Spending by HMOs Is Ranked

Blue Cross of California spent less on medical care last year, as a percentage of its patient revenue, than any other large health plan in California, a physician group said Monday.

By contrast, Kaiser Foundation Health Plan finished first among the state's five biggest health plan operators, according to the California Medical Assn., the state's largest physician group.

The report represents the association's latest salvo in a campaign to get a greater share of insurance premiums going to medical care and, of course, to doctors -- and less to profits and overhead.

Blue Cross, a unit of publicly traded WellPoint Inc., disputes the association's methodology and points out that the ratings have not scared away patients.

"We provide policies and plans that are efficient, customer focused, meet public demand and are reflected in our membership numbers," spokesman Robert Alaniz said.

Blue Cross spent 78.9% of revenue on healthcare for more than 4.6 million members in 2005, according to the physician group's annual analysis of health plan finances reported to the Department of Managed Health Care, which regulates health maintenance organizations.

Of the balance, Blue Cross spent 11% of revenue on overhead and put 10% of it toward profit.
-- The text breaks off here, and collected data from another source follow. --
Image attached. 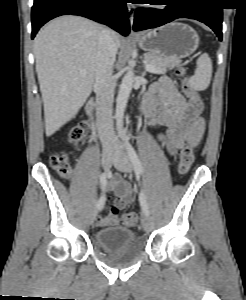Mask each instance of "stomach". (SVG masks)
<instances>
[{
    "label": "stomach",
    "mask_w": 246,
    "mask_h": 300,
    "mask_svg": "<svg viewBox=\"0 0 246 300\" xmlns=\"http://www.w3.org/2000/svg\"><path fill=\"white\" fill-rule=\"evenodd\" d=\"M137 42L144 51L156 54L170 63L178 64L181 59L197 50L199 36L189 25L171 22L141 34Z\"/></svg>",
    "instance_id": "0dacf381"
}]
</instances>
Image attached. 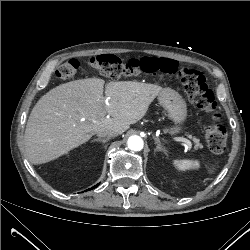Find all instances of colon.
<instances>
[{"mask_svg":"<svg viewBox=\"0 0 250 250\" xmlns=\"http://www.w3.org/2000/svg\"><path fill=\"white\" fill-rule=\"evenodd\" d=\"M82 63L95 72L111 78L130 77L141 73L148 75L174 74L183 84L189 101L207 113L212 124L206 129L205 139L209 149L222 153L226 148L227 129L219 122L221 117L213 92L208 88L205 74L193 66H179L171 59L144 57L141 59H121L115 55H100L87 61L71 59L60 65L56 75L61 80L72 79Z\"/></svg>","mask_w":250,"mask_h":250,"instance_id":"colon-1","label":"colon"}]
</instances>
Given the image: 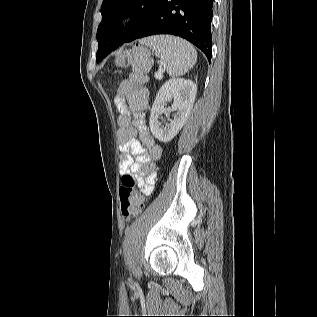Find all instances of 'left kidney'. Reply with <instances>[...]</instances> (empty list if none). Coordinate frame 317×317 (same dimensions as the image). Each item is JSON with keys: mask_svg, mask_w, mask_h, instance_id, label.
<instances>
[{"mask_svg": "<svg viewBox=\"0 0 317 317\" xmlns=\"http://www.w3.org/2000/svg\"><path fill=\"white\" fill-rule=\"evenodd\" d=\"M196 93L197 86L190 79H171L160 88L149 119L150 130L155 138L166 143L177 135L191 112ZM171 99L174 101L172 110H176L177 113L163 126L158 118L161 114L169 112L164 106Z\"/></svg>", "mask_w": 317, "mask_h": 317, "instance_id": "1", "label": "left kidney"}]
</instances>
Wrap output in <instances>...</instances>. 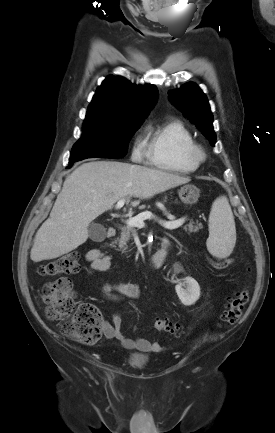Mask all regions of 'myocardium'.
I'll list each match as a JSON object with an SVG mask.
<instances>
[{
    "instance_id": "myocardium-1",
    "label": "myocardium",
    "mask_w": 275,
    "mask_h": 433,
    "mask_svg": "<svg viewBox=\"0 0 275 433\" xmlns=\"http://www.w3.org/2000/svg\"><path fill=\"white\" fill-rule=\"evenodd\" d=\"M190 157L194 161H196L197 163L200 164L201 162H203L205 160L206 153L201 146L195 145L190 151Z\"/></svg>"
}]
</instances>
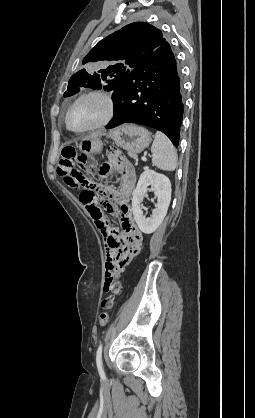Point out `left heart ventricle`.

The association's leaders criticized Blue Cross' relatively low level of healthcare spending -- known among insurers as their "medical loss ratio" -- saying patients would be better served if profit was capped, as overhead expenses are now.

Including Kaiser, the 10 health plans with the highest medical loss ratios last year were all nonprofits, the group said.

Five of the 10 operators with the lowest levels of medical spending were for-profits, it said.

"From the perspective of Wall Street, a lower medical loss ratio is great," association Chief Executive Jack Lewin said. "But, from the vantage point of a patient or a doctor or hospital, we look at it as a travesty. We believe more money should be spent on healthcare."

State law caps administrative spending by HMOs at 15% of revenue but says nothing about profit levels.

The doctor group sponsored a state Senate bill this year that would have lumped profit in the 15% cap as well, forcing insurers to spend no less than 85% of revenue on healthcare. The bill failed to get out of committee, but the group said it would pursue it in the next legislative session.